**Task brief:** Wherever the string "DELETE" appears in the records, return the line that holds it.

▼

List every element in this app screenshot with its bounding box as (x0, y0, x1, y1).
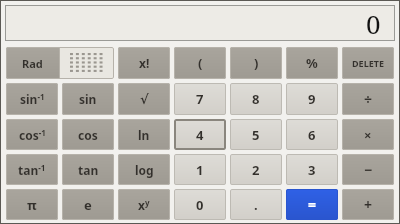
button[interactable]: ) (230, 47, 282, 79)
staticText: ( (198, 54, 203, 72)
button[interactable]: 4 (174, 119, 226, 150)
staticText: sin (79, 91, 97, 107)
staticText: tan (78, 162, 99, 178)
button[interactable]: + (342, 189, 394, 220)
button[interactable]: Keypad layout (60, 47, 114, 79)
button[interactable]: ÷ (342, 83, 394, 115)
button[interactable]: sin (62, 83, 114, 115)
button[interactable]: tan (62, 154, 114, 185)
staticText: e (84, 196, 92, 214)
button[interactable]: 7 (174, 83, 226, 115)
staticText: 0 (196, 196, 204, 214)
staticText: + (364, 195, 373, 214)
staticText: log (135, 162, 154, 178)
staticText: 8 (252, 90, 260, 108)
staticText: 0 (366, 6, 381, 41)
button[interactable]: − (342, 154, 394, 185)
button[interactable]: 0 (174, 189, 226, 220)
button[interactable]: ( (174, 47, 226, 79)
staticText: 1 (196, 161, 204, 179)
staticText: xy (138, 197, 150, 213)
button[interactable]: sin-1 (6, 83, 58, 115)
button[interactable]: 8 (230, 83, 282, 115)
button[interactable]: 6 (286, 119, 338, 150)
button[interactable]: % (286, 47, 338, 79)
staticText: Rad (22, 56, 43, 71)
staticText: cos (78, 127, 98, 143)
button[interactable]: 9 (286, 83, 338, 115)
staticText: × (364, 126, 372, 144)
staticText: ln (138, 127, 150, 143)
staticText: ÷ (364, 90, 373, 109)
button[interactable]: tan-1 (6, 154, 58, 185)
button[interactable]: log (118, 154, 170, 185)
staticText: − (364, 160, 373, 179)
button[interactable]: 1 (174, 154, 226, 185)
staticText: ) (254, 54, 259, 72)
button[interactable]: xy (118, 189, 170, 220)
button[interactable]: . (230, 189, 282, 220)
button[interactable]: cos (62, 119, 114, 150)
button[interactable]: cos-1 (6, 119, 58, 150)
staticText: √ (140, 92, 149, 107)
staticText: 9 (308, 90, 316, 108)
button[interactable]: ln (118, 119, 170, 150)
staticText: % (306, 54, 318, 72)
staticText: 2 (252, 161, 260, 179)
staticText: DELETE (352, 57, 384, 69)
button[interactable]: Rad (6, 47, 59, 79)
staticText: x! (139, 55, 150, 71)
staticText: 5 (252, 126, 260, 144)
button[interactable]: × (342, 119, 394, 150)
staticText: tan-1 (18, 162, 46, 178)
staticText: 6 (308, 126, 316, 144)
button[interactable]: 5 (230, 119, 282, 150)
staticText: = (308, 195, 317, 214)
button[interactable]: π (6, 189, 58, 220)
staticText: cos-1 (19, 127, 46, 143)
staticText: . (254, 196, 258, 214)
button[interactable]: = (286, 189, 338, 220)
staticText: π (27, 196, 37, 214)
staticText: 4 (196, 126, 204, 144)
staticText: sin-1 (20, 91, 45, 107)
button[interactable]: e (62, 189, 114, 220)
staticText: 7 (196, 90, 204, 108)
button[interactable]: DELETE (342, 47, 394, 79)
staticText: 3 (308, 161, 316, 179)
button[interactable]: √ (118, 83, 170, 115)
button[interactable]: 3 (286, 154, 338, 185)
button[interactable]: x! (118, 47, 170, 79)
button[interactable]: 2 (230, 154, 282, 185)
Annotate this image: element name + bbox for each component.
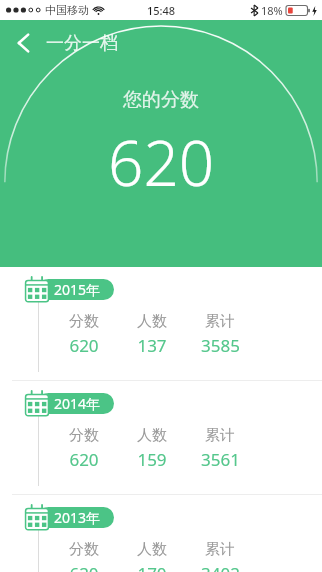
staticText: 中国移动 [45, 3, 89, 17]
staticText: 18% [261, 3, 283, 18]
staticText: 人数 [137, 540, 167, 559]
staticText: 人数 [137, 312, 167, 331]
staticText: 620 [69, 562, 99, 572]
staticText: 2013年 [54, 508, 101, 527]
button[interactable]: 2014年 [0, 381, 322, 494]
staticText: 620 [69, 334, 99, 357]
staticText: 分数 [69, 426, 99, 445]
staticText: 3402 [201, 562, 240, 572]
staticText: 3585 [201, 334, 240, 357]
staticText: 2014年 [54, 394, 101, 413]
staticText: 累计 [205, 312, 235, 331]
staticText: 您的分数 [123, 88, 199, 112]
staticText: 170 [137, 562, 167, 572]
button[interactable]: Back [0, 20, 46, 66]
staticText: 分数 [69, 312, 99, 331]
staticText: 159 [137, 448, 167, 471]
staticText: 620 [108, 120, 215, 204]
staticText: 累计 [205, 426, 235, 445]
staticText: 137 [137, 334, 167, 357]
staticText: 累计 [205, 540, 235, 559]
staticText: 一分一档 [46, 32, 118, 55]
staticText: 15:48 [147, 3, 176, 18]
staticText: 2015年 [54, 280, 101, 299]
staticText: 620 [69, 448, 99, 471]
button[interactable]: 2015年 [0, 267, 322, 380]
staticText: 3561 [201, 448, 240, 471]
staticText: 人数 [137, 426, 167, 445]
button[interactable]: 2013年 [0, 495, 322, 572]
staticText: 分数 [69, 540, 99, 559]
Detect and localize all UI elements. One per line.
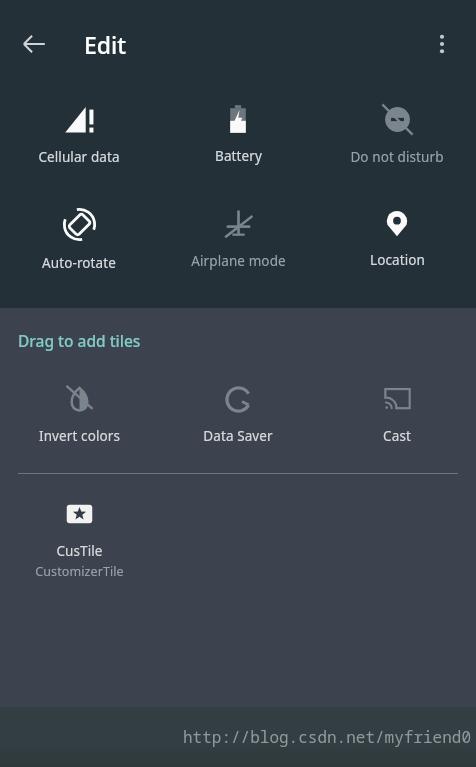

▲

**Finished task:**
staticText: DELETE (352, 57, 384, 69)
button[interactable]: DELETE (342, 47, 394, 79)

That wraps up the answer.